On to my next album. And the next. Then on to forming a band. Then to recording four more albums–albums that frankly don’t make me cringe at all…quite the opposite in fact.

By now, you’re probably thinking, “how in the world does this relate to healthy living?”

Here’s how…

I’ve said from day one as a Small Steps Coach that I do not help transform anyone into a new person, but instead help people become who they already are.

Essentially my work is to help you find your voice.

Finding your voice requires time. Finding your voice requires hard work. Finding your voice requires failure. Finding your voice requires learning to let go of the parts of your life that are not you.

It means not spending your whole life trying to perfect, but never complete, one album, but instead finishing it so you can get to the next one, and then to the next one, and so on.

Why? Because your voice emerges more each time and over time.

My very last private client (just prior to my launching the twelve-week program) sent me this quote:

Every first draft is perfect because all a first draft has to do is exist. – Jane Smiley

This is how I think of my very first album. It was a first draft. It just needed to be what it was so that I could move on. So that I could take what I learned from that experience and do it even better the next time.

And so it is with our efforts to create happy, healthy lives. When we set ourselves up for a life-long practice, we allow our voices to emerge. Where we are at any given time only has to be where we are and nothing more.

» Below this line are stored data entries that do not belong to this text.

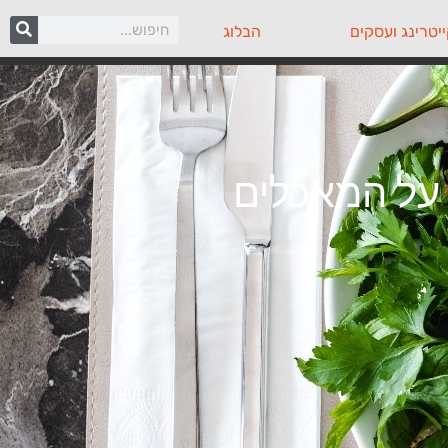
יטרינג ועסקים
הבלוג
 על המאכלים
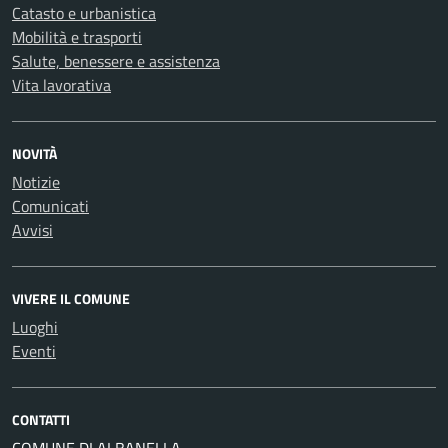
Catasto e urbanistica
Mobilità e trasporti
Salute, benessere e assistenza
Vita lavorativa
NOVITÀ
Notizie
Comunicati
Avvisi
VIVERE IL COMUNE
Luoghi
Eventi
CONTATTI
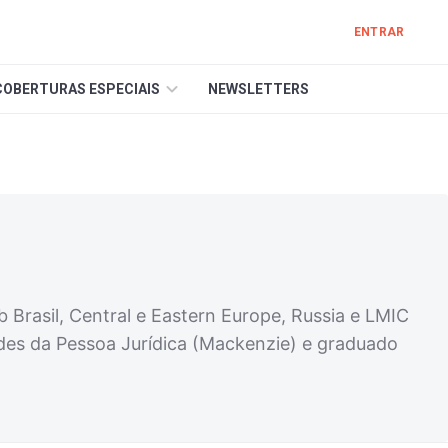
ENTRAR
COBERTURAS ESPECIAIS
NEWSLETTERS
 Brasil, Central e Eastern Europe, Russia e LMIC
dades da Pessoa Jurídica (Mackenzie) e graduado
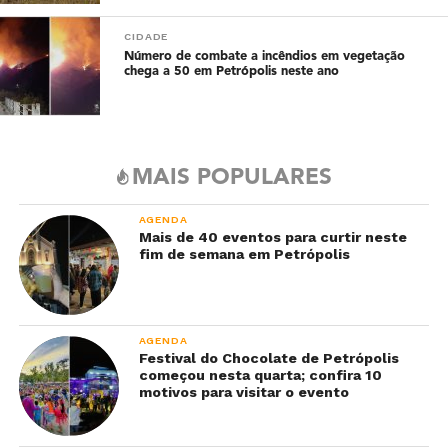
CIDADE
Número de combate a incêndios em vegetação
chega a 50 em Petrópolis neste ano
MAIS POPULARES
AGENDA
Mais de 40 eventos para curtir neste
fim de semana em Petrópolis
AGENDA
Festival do Chocolate de Petrópolis
começou nesta quarta; confira 10
motivos para visitar o evento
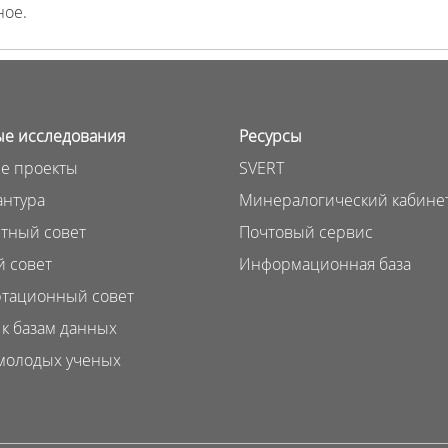
ное.
е исследования
Ресурсы
е проекты
SVERT
нтура
Минералогический кабине
тный совет
Почтовый сервис
 совет
Информационная база
тационный совет
 к базам данных
молодых ученых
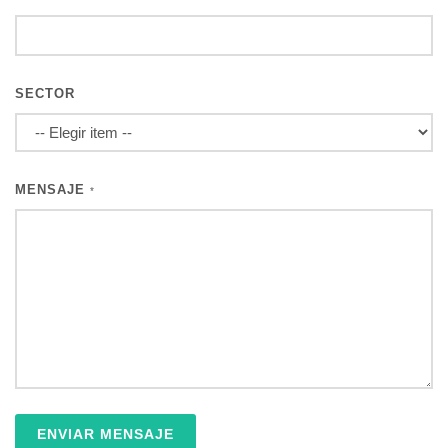
SECTOR
MENSAJE
*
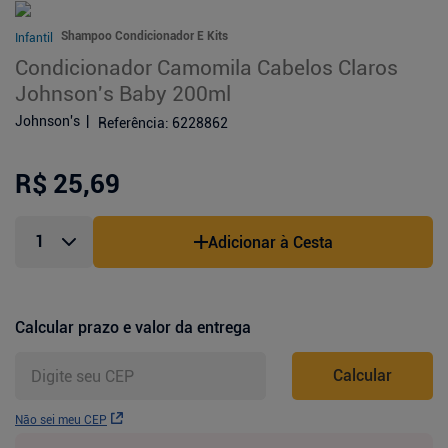
Shampoo Condicionador E Kits
Infantil
Condicionador Camomila Cabelos Claros
Johnson's Baby 200ml
Johnson's
Referência
:
6228862
R$ 25,69
Adicionar à Cesta
Calcular prazo e valor da entrega
Calcular
Não sei meu CEP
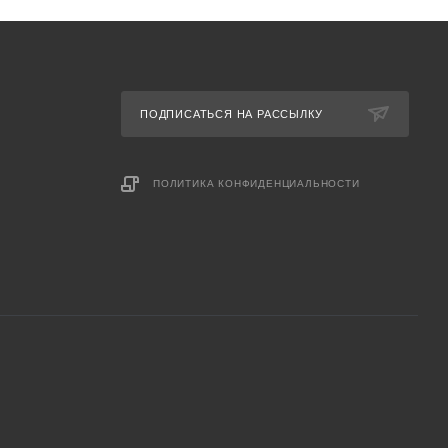
ПОДПИСАТЬСЯ НА РАССЫЛКУ
ПОЛИТИКА КОНФИДЕНЦИАЛЬНОСТИ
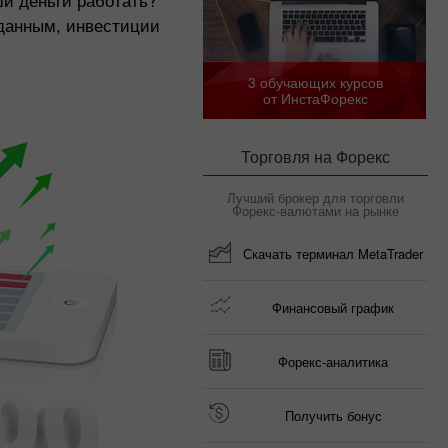
данным, инвестиции
!
3 обучающих курсов
от ИнстаФорекс
Торговля на Форекс
Лучший брокер для торговли
Форекс-валютами на рынке
Скачать терминал MetaTrader
Финансовый график
Форекс-аналитика
Получить бонус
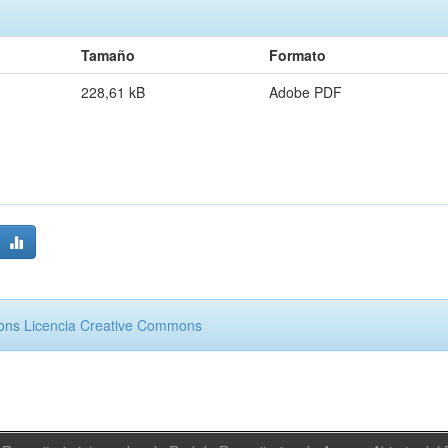
Tamaño
Formato
228,61 kB
Adobe PDF
mons
Licencia Creative Commons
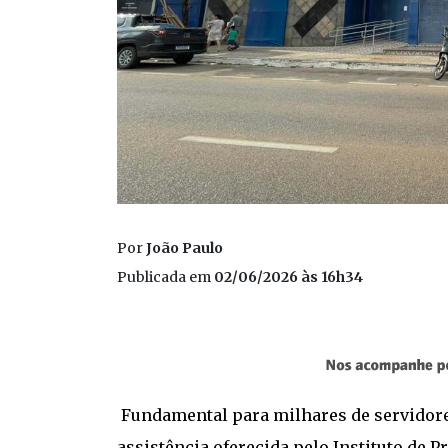
Por
João Paulo
Publicada em
02/06/2026 às 16h34
Fundamental para milhares de servidor
assistência oferecida pelo Instituto de P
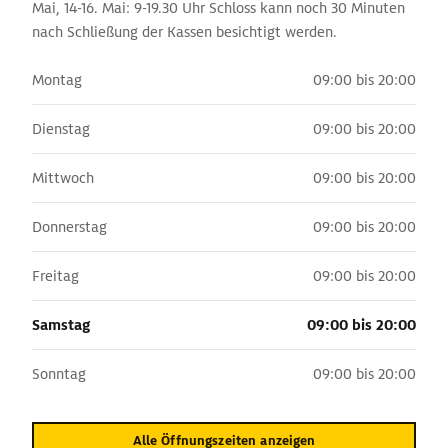
Mai, 14-16. Mai: 9-19.30 Uhr Schloss kann noch 30 Minuten
nach Schließung der Kassen besichtigt werden.
Montag
09:00 bis 20:00
Dienstag
09:00 bis 20:00
Mittwoch
09:00 bis 20:00
Donnerstag
09:00 bis 20:00
Freitag
09:00 bis 20:00
Samstag
09:00 bis 20:00
Sonntag
09:00 bis 20:00
Alle Öffnungszeiten anzeigen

Only when we understand this can we grow, evolve, and move through our lives in ways that enable us to find and express our own, singular voices.

Loud and clear.

One Response

  1. I like this idea of looking at our health journey as a series of drafts that improve over time as we learn and experience new things. It takes the pressure off to reach perfection that first or second or even third time. Rather we should look at how we’ve grown and changed over the long haul not how many perfect days we can string together. Insightful.